Comme tous les officiers d’ordonnance, Gourgaud est admis dans les gardes du corps de Louis XVIII et de plus reçoit la croix de Saint-Louis. Il est ensuite nommé chef d’état-major de l’artillerie de la 1ère division militaire. Au retour de l’île d’Elbe, il rejoint Napoléon et se trouve à Ligny, à Fleurus, à Waterloo enfin, où il fait tirer les derniers coups de canon de la bataille. Nommé général de brigade et aide de camp de l’Empereur le 21 juin, il le suit sur la route de l’exil. De l’île d’Aix, il est chargé de porter au prince-régent d’Angleterre la fameuse lettre où Napoléon sollicite l’asile « du plus généreux de ses ennemis » ! C’est alors le départ pour Sainte-Hélène.
La vie sur l’île est particulièrement dure : le climat, l’exiguïté, les mesquineries d’Hudson Lowe ; les Bertrand, Montholon, Las Cases sont mariés, alors que Gourgaud, célibataire, a trente-deux ans et le sang vif. Ses seules distractions sont de prendre sous la dictée de l’Empereur des notes qui serviront à rédiger l’histoire de son épopée, et un peu de chasser. Certes, Gourgaud a mauvais caractère, il est jaloux, pas diplomate et son échine n’est pas très souple, mais il est droit, franc, intelligent, trop peut-être et il voit clair dans les intrigues qui se nouent à Longwood. Il part en 1818.
Le territoire français lui étant interdit il s’installe en Angleterre. A l’occasion du congrès d’Aix-la-Chapelle, il écrit aux empereurs de Russie, d’Autriche, à Marie-Louise pour tenter de faire adoucir le sort de Napoléon. Il publie aussi La campagne de 1815 qui déplaît à Wellington ; on saisit ses papiers et biens personnels et on l’expulse. Débarqué à Cuxhaven, il commence une vie errante à travers les Cours d’Europe pour plaider la cause du Prisonnier ; en vain tente-t-il de rencontrer Marie-Louise.
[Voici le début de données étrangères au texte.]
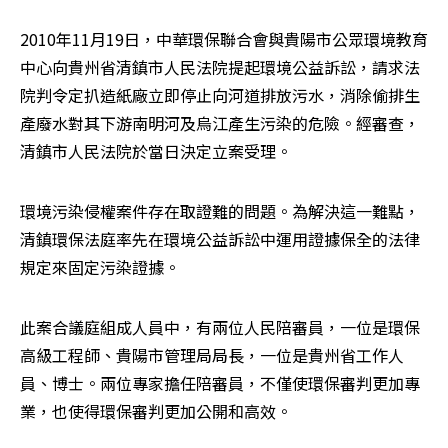
2010年11月19日，中華環保聯合會與貴陽市公眾環境教育
中心向貴州省清鎮市人民法院提起環境公益訴訟，請求法
院判令定扒造紙廠立即停止向河道排放污水，消除偷排生
產廢水對其下游南明河及烏江產生污染的危險。經審查，
清鎮市人民法院於當日決定立案受理。
環境污染侵權案件存在取證難的問題。為解決這一難點，
清鎮環保法庭率先在環境公益訴訟中運用證據保全的法律
規定來固定污染證據。
此案合議庭組成人員中，有兩位人民陪審員，一位是環保
高級工程師、貴陽市管理局局長，一位是貴州省工作人
員、博士。兩位專家擔任陪審員，不僅使環保審判更加專
業，也使得環保審判更加公開和高效。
Enfin, en mars 1821, autorisé à rentrer en France, il se consacre à la rédaction de divers ouvrages, car il a été rayé des cadres de l’armée « pour cause d’absence sans autorisation » : Mémoires pour servir à l’histoire de France sous Napoléon ; Lettre à Sir Walter Scott ; Napoléon et la Grande Armée en Russie ou examen critique de l’ouvrage de M. le comte Philippe de Ségur, qui lui vaudra un duel avec ce dernier qu’il blessera (Sainte-Hélène, journal inédit de 1815 à 1818 ne sera publié qu’en 1889). En 1822, il épouse Marthe, fille du comte Roederer, qui mourra en 1823 après la naissance d’un fils.
La Révolution de 1830 va transformer sa vie : réintégré dans son grade qui est confirmé avec effet rétroactif au 1er janvier 1816, il poursuit dès lors une belle carrière. Commandant de l’artillerie de Paris et de Vincennes, grand-officier de la Légion d’honneur (1831), aide de camp du roi (1832), lieutenant général (1835), inspecteur général de l’artillerie (1836), commandant en chef de l’artillerie sur la frontière du Nord (1839). En 1840, il accompagne le prince de Joinville à Sainte-Hélène pour ramener en France les cendres de l’Empereur qu’il a réclamées dès le 14 juillet 1821. Pair de France (1841), président du conseil de l’artillerie (1845), grand-croix de la Légion d’honneur (1847), il est mis à la retraite en 1848 par le gouvernement provisoire. Elu député des Deux-Sèvres en 1849, il perd toutes ses fonctions après le coup d’Etat du 2 Décembre 1851 et, après une longue maladie, meurt le 28 juillet 1852.
Baron Gourgaud, notice « Gourgaud », p. 813-814, in Dictionnaire Napoléon, publié en 1989 sous la direction du prof. Jean Tulard, avec l’aimable autorisation des Editions Fayard.